年を取り、家族も出来、課せられた責任を果たしている間も男は幸せでしたが、
しかし自由に憧れていました。
愛する者の死によって、男は故郷を離れましたが、
未知のものと出会えるその旅に、男の心は胸騒いでいたのです。
しかし。
男が旅に出掛けられるのは、
必ず待ってくる人が居たからなのです。
何処にいても、帰りを待つ視線を感じられたから。
男は寂しくなかったのです。
……もう、故郷は何処にもなかったとしても。
〈了〉
……ええと、そういうことで。(そそくさ)
!!!帰っちゃいかんですねっ(^^; い、…いえ、ねぇ?
5800ゲッター様、いつもお世話になっている桔京院祇音嬢のリクエストです。
お題は『飛虎×聞仲×太公望』。
………………。
すいません。相変わらず此処の管理人は『×』が何を意味する記号であるのか理解していない模様です……。

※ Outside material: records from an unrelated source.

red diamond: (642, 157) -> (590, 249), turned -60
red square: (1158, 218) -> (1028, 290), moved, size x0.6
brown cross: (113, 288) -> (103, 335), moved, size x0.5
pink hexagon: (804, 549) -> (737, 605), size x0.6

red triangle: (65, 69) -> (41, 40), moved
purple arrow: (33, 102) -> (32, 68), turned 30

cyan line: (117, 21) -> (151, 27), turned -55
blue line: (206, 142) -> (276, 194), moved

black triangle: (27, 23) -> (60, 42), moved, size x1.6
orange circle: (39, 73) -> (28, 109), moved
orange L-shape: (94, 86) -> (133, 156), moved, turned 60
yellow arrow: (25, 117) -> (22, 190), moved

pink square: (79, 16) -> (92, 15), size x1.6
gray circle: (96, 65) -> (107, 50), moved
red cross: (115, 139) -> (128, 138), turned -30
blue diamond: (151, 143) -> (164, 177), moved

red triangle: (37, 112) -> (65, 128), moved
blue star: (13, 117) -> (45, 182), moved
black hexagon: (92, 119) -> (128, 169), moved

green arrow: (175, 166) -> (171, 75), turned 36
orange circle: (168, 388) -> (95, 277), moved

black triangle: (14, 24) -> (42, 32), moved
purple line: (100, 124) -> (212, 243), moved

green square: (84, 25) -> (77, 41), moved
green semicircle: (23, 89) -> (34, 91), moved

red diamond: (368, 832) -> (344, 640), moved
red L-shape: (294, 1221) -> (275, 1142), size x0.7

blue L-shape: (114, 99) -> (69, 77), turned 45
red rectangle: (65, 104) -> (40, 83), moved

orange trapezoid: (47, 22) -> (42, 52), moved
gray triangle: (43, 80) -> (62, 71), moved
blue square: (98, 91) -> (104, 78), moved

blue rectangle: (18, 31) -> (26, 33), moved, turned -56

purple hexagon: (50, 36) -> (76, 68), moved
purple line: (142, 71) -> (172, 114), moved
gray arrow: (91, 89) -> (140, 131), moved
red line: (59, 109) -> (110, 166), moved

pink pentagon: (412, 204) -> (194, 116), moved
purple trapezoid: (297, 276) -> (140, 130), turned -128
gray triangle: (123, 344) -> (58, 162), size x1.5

ぎゃあああ、済みませぬ〜〜〜〜〜っ(/>_<)/ †
手法としては結構楽しませて頂きました(言う程のモン使ってませんが)。
取り敢えず、視点は太公望→聞仲→飛虎、です。
今までは、原作のエピソード間に好き勝手な話を埋め込んでいく、といったものが多かったので。
今回のようにテキストをなぞりながらその行間を読んでいく書き方が、とても楽しかったし有意義でした。またこういう形式もやってみたいなぁ、なんて(言うだけタダ)。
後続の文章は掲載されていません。